Even $108 oil, soaring food prices, and rising interest rates can't seem to put a dent into this rally.
But is all as it seems?
Doesn't the market always look its best when it's actually at its worst? How many more people now "feel" more comfortable about buying stocks than, say, six months or a year ago?
Is the investing public becoming too complacent?
My asking this question is not to say that money still can't be made on the long side. I absolutely believe it can.
What I am suggesting is that the low hanging fruit ... the "easy money trades" ... are long gone. In my opinion, we have entered a true stock picker's -- or, I should say sector picker's -- market.

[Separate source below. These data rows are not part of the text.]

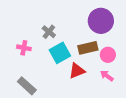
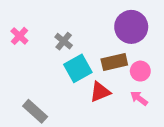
pink cross: (24, 48) -> (19, 36), moved, turned 32

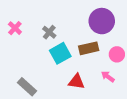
pink circle: (140, 71) -> (117, 54), moved
red triangle: (100, 92) -> (76, 82), moved, turned 30

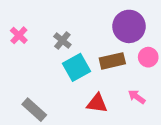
pink circle: (117, 54) -> (148, 57), moved

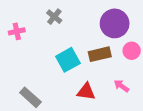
pink cross: (19, 35) -> (17, 31), turned 35
gray cross: (62, 40) -> (54, 17), moved

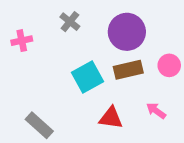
purple circle: (115, 23) -> (127, 32), moved

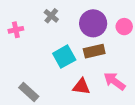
pink circle: (169, 65) -> (124, 27), moved
pink arrow: (156, 111) -> (115, 81), size x1.5

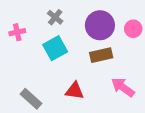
cyan square: (64, 57) -> (55, 48), moved
red triangle: (81, 87) -> (75, 91), moved

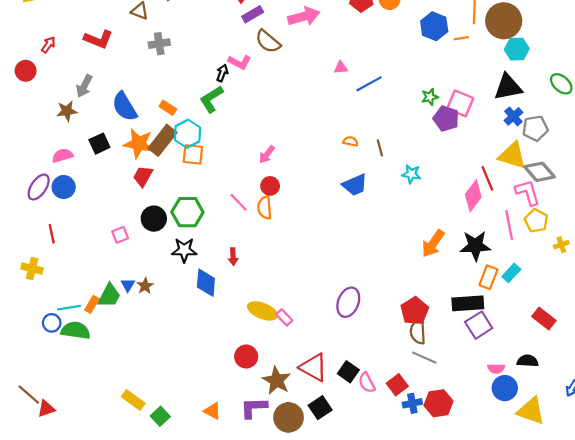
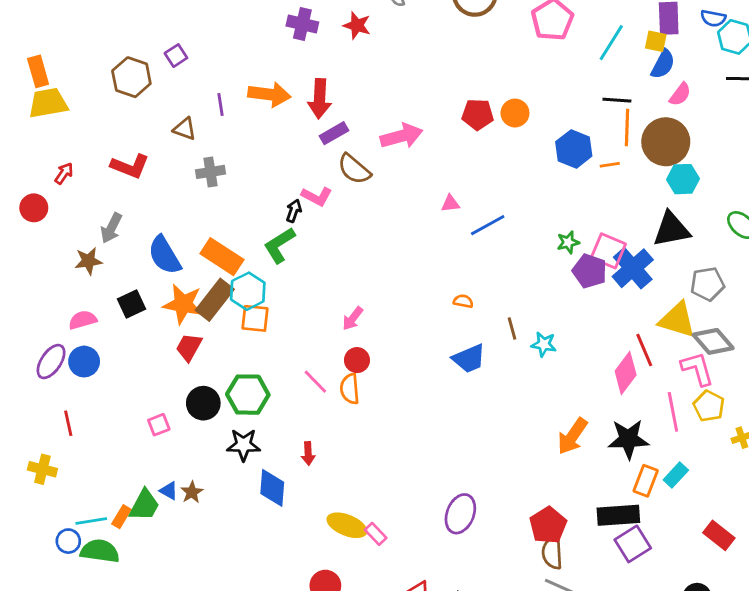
orange rectangle: (168, 108) -> (222, 257), size x1.8
blue cross: (513, 116) -> (633, 268), moved, size x1.6
brown line: (380, 148) -> (512, 328), moved
blue triangle: (128, 285) -> (169, 491), turned -32

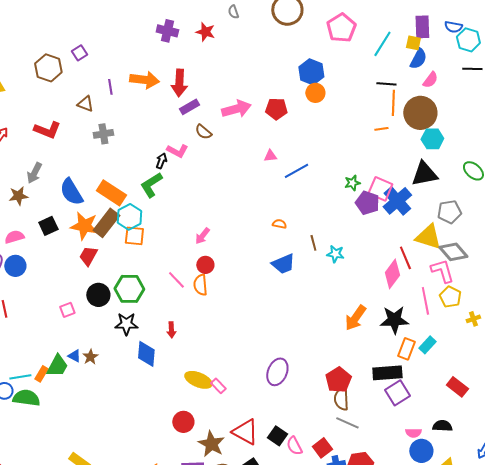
red pentagon: (478, 114) -> (276, 109), moved
blue hexagon: (574, 149) -> (311, 72), moved
brown semicircle: (354, 169) -> (203, 132), size x0.7

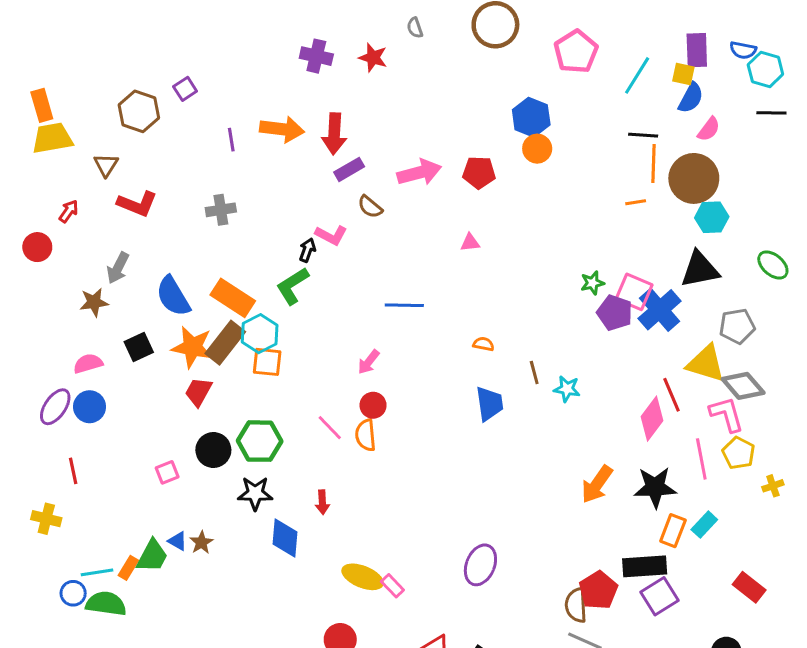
brown triangle: (85, 104) -> (106, 165), moved, turned 42
blue line: (296, 171) -> (404, 305), moved, turned 30
blue trapezoid: (283, 264) -> (489, 404), turned -75
red pentagon: (338, 380) -> (598, 590), moved

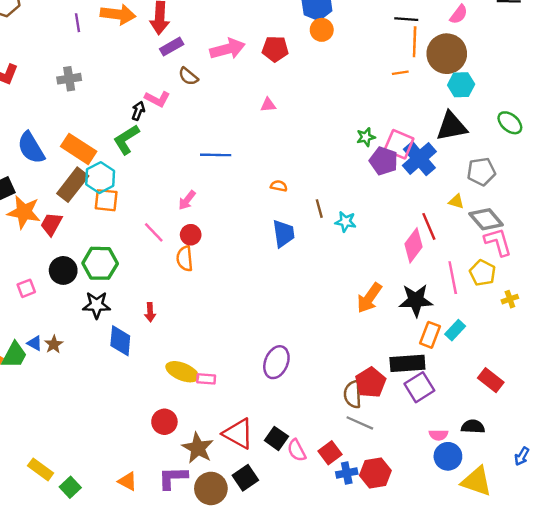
orange star: (192, 347) -> (24, 212), moved
yellow triangle: (706, 363) -> (456, 201), size x0.5
pink L-shape: (727, 414) -> (498, 242), moved
pink line: (330, 428) -> (154, 232), moved
pink rectangle: (392, 586) -> (206, 379), turned -42

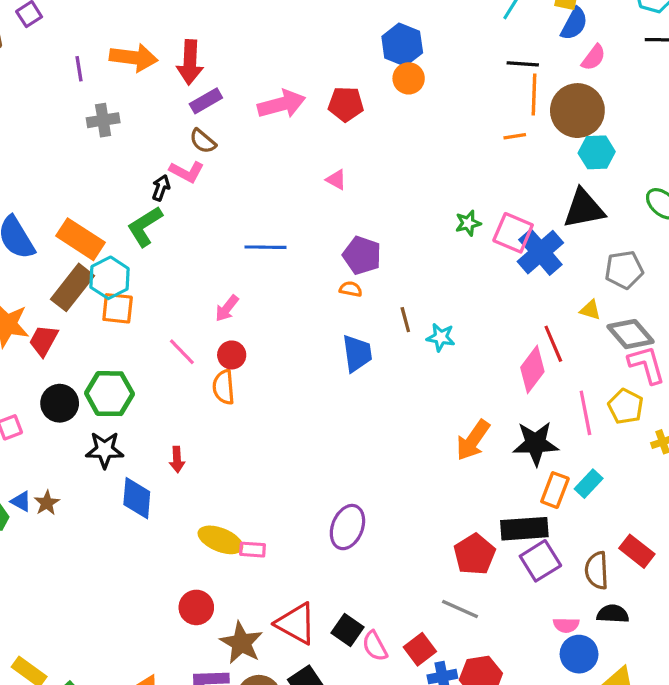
brown semicircle: (188, 76) -> (203, 141), moved
gray cross: (69, 79) -> (103, 120), moved
pink triangle: (268, 105) -> (336, 180), turned 35
purple pentagon: (384, 161) -> (362, 255), moved
brown semicircle: (353, 394) -> (597, 570), moved

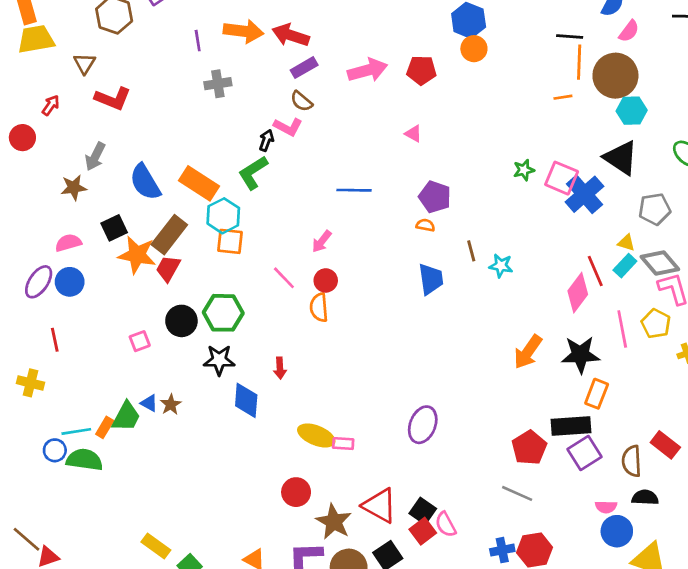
red arrow: (190, 62) -> (291, 35), turned 105
black triangle: (584, 209) -> (621, 158), turned 45
brown rectangle: (72, 287) -> (169, 235), moved
cyan rectangle: (589, 484) -> (625, 266), moved
red square: (420, 649) -> (423, 531), moved

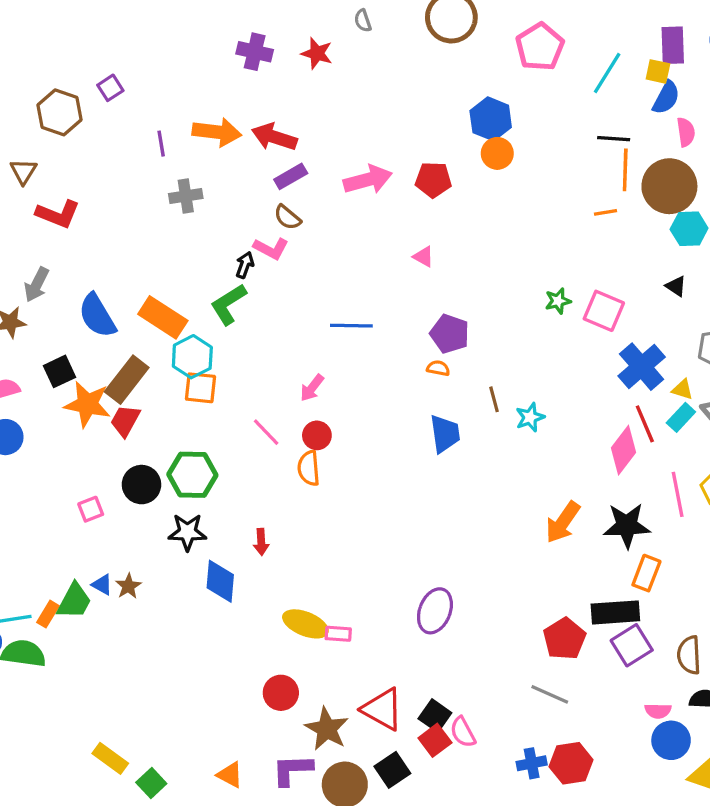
pink semicircle: (629, 31) -> (686, 132), turned -45
black triangle: (621, 158) -> (676, 286), size x0.5
blue cross: (584, 194) -> (642, 367), moved
cyan star: (501, 266) -> (530, 417), turned -30

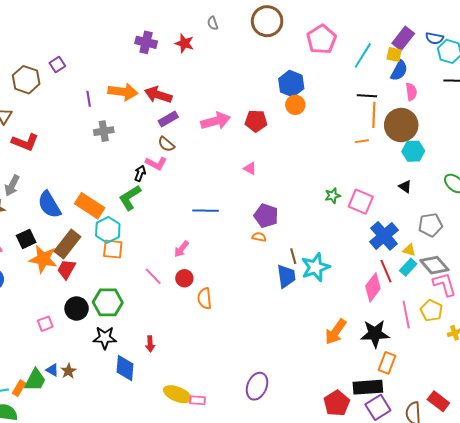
purple rectangle: (673, 45) -> (403, 38), turned 40
cyan star: (530, 417) -> (315, 267), size x1.6
blue trapezoid: (445, 434) -> (286, 276), moved
orange semicircle: (309, 468) -> (205, 298), moved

The action in the S&P 500 last quarter pretty much confirmed this when all but 2 of the 11 sectors that make up the S&P 500 failed to outperform the index. The last time that happened was in Q1 of 2000, and right after that came the so-called "Tech Wreck".
But don't be in too quick of a rush to go short yet. It's not quite the right time; the bulls, fueled by access to cheap money, are still chasing returns. The key here is to take a more focused approach and trade the momentum rather than hunt around for "under valued" trades.

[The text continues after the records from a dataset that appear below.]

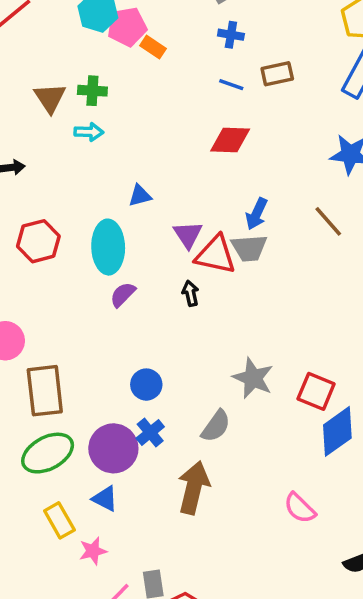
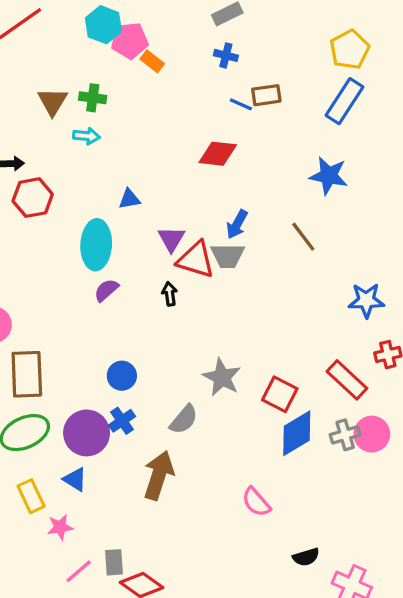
blue line: (231, 85) -> (241, 104), moved
red hexagon: (38, 241) -> (33, 198), moved

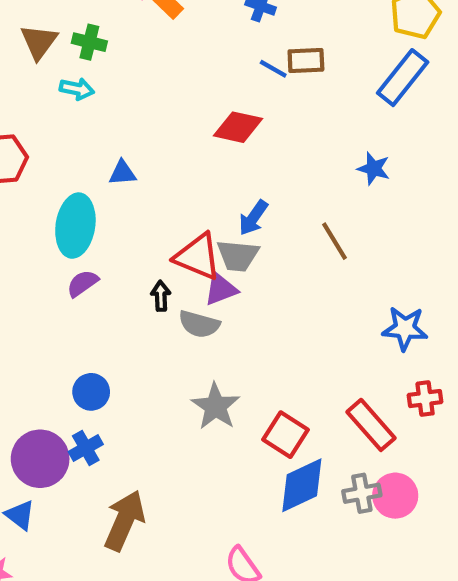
blue star: (329, 176) -> (374, 168), size x0.7
purple triangle: (171, 239) -> (221, 289), moved, turned 32
gray semicircle: (184, 419) -> (199, 324), moved, turned 60

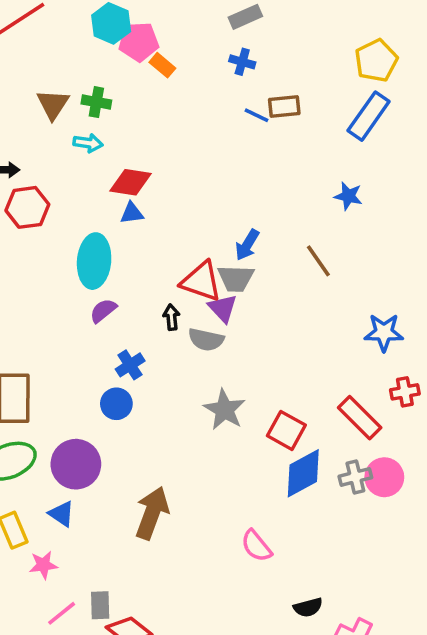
red diamond: (238, 127) -> (130, 182), moved
purple triangle: (221, 289) -> (223, 308), turned -48
blue cross: (86, 448) -> (130, 365), moved

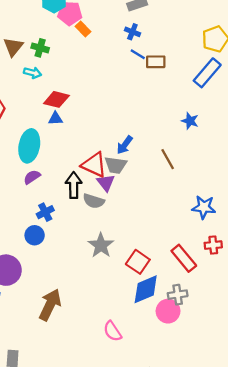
blue line: (256, 115) -> (138, 54), moved
black arrow: (171, 317) -> (74, 185), size x1.6
pink circle: (384, 477) -> (168, 311), moved

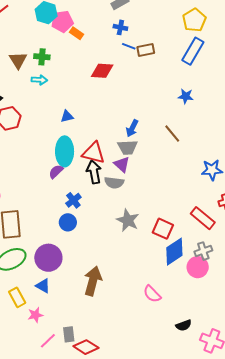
red diamond: (56, 99) -> (102, 71), moved
cyan ellipse: (29, 146) -> (65, 151), moved
red triangle: (94, 165) -> (94, 153), moved

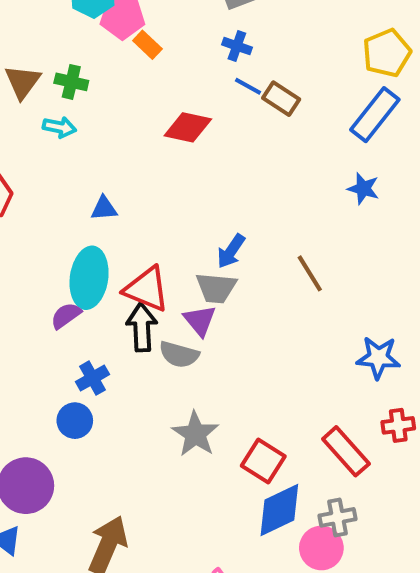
brown rectangle: (146, 50) -> (281, 99), turned 36
blue star: (186, 96) -> (363, 189), moved

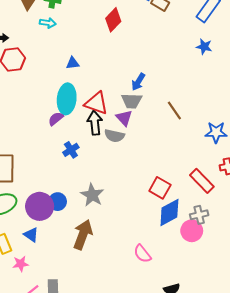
red diamond: (188, 127) -> (113, 20), turned -55
brown line: (310, 273) -> (174, 110), moved
blue circle: (75, 421) -> (58, 202), moved
gray star: (195, 434) -> (92, 195), moved

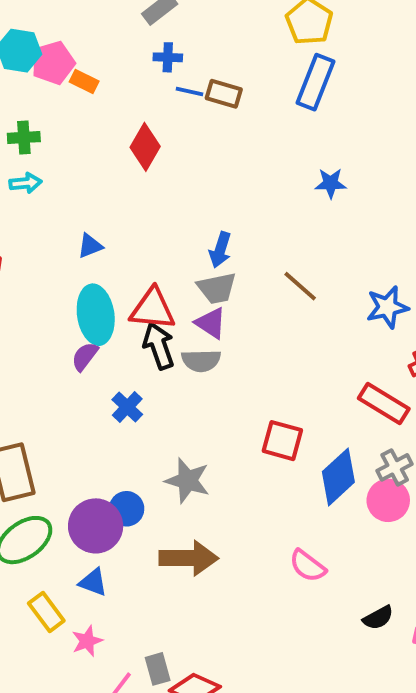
blue star: (204, 47) -> (331, 183), moved
red square: (160, 188) -> (282, 441), moved
brown arrow: (83, 235) -> (189, 558), turned 84

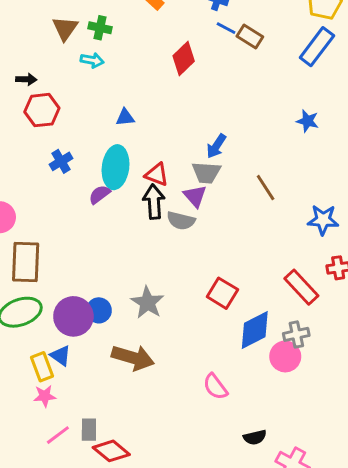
red triangle: (153, 309) -> (157, 175), size x0.7
blue cross: (127, 407) -> (61, 161), moved
yellow rectangle: (46, 612) -> (42, 367), moved

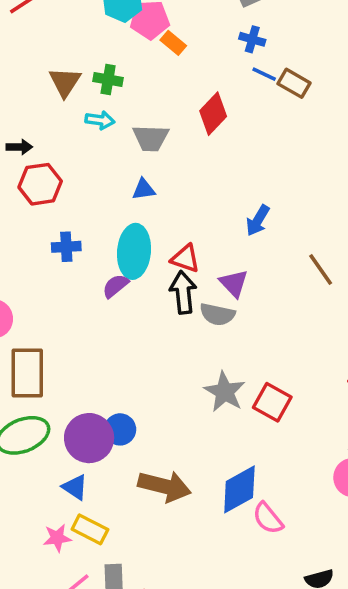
blue cross: (61, 161) -> (66, 247), turned 30
gray trapezoid: (206, 173) -> (151, 138), moved
gray star: (147, 303) -> (225, 392), moved
blue diamond: (255, 330) -> (239, 489), moved
yellow rectangle: (42, 367) -> (90, 529), moved, turned -40

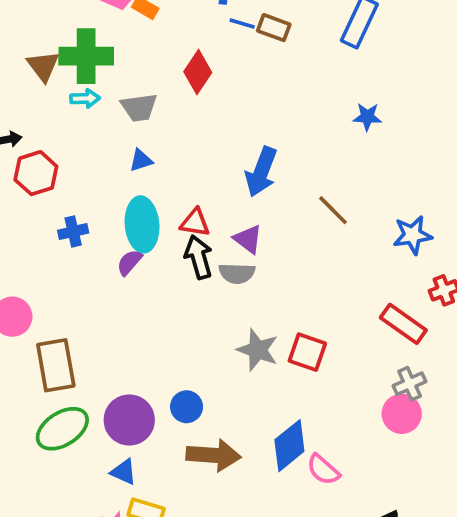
green cross: (108, 80) -> (86, 56), size x1.8
blue arrow: (258, 220) -> (261, 172), size x1.5
blue circle: (120, 429) -> (187, 407), moved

All the action right now is happening in the "hot" sectors: Energy, Metals, Industrials, Latin America, Precious Metals, Agricultural Commodities and Agricultural Stocks.

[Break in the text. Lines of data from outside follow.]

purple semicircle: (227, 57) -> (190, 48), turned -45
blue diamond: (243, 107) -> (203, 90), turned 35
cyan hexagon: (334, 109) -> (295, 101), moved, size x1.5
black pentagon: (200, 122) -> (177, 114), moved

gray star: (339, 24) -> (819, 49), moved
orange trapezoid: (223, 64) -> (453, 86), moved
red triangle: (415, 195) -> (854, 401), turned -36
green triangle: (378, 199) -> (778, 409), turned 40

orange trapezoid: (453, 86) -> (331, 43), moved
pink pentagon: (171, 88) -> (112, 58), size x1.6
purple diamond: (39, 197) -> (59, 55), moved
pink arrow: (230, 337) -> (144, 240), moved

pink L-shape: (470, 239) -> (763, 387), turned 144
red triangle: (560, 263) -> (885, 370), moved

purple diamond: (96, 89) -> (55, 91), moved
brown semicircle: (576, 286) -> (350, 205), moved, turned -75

Last quarter alone, energy made up a whopping 42% of the gains seen in the S&P 500! So, unless you had direct exposure to the S&P 500 last month, or direct exposure in just two of the S&P 500 sectors, you actually under performed the broad market!
This graphic shows the actual year-to-date performance of each sector within the S&P 500 ...
In the beginning of a bull market, just about everything rallies. As bull markets mature, however, they narrow in scope. Fewer and fewer sectors participate in each successive push higher, until finally the rally fails and the bear market begins.
For now I wouldn't worry too much about trying to predict when the next bear market will make an appearance. There is still plenty of money to be made trading the "hot" sectors I referenced earlier in this article. Just don't drink the Kool-Aid and believe that we are entering a new "golden age" of US-led growth.
We are a long way from that!
We can't even get our budget in order for goodness sakes! Remember: An overly accommodative Fed, an eroding dollar, and trillion dollar plus annual deficits are not easily overcome. Huge dislocations are sure to follow from such terrible policies. The good news is that these events will lead to terrific profit opportunities, because government incompetence always does.
Long story short, trade the market in front of you, and not the market yet to be ... no matter how sure you are of your prognostications.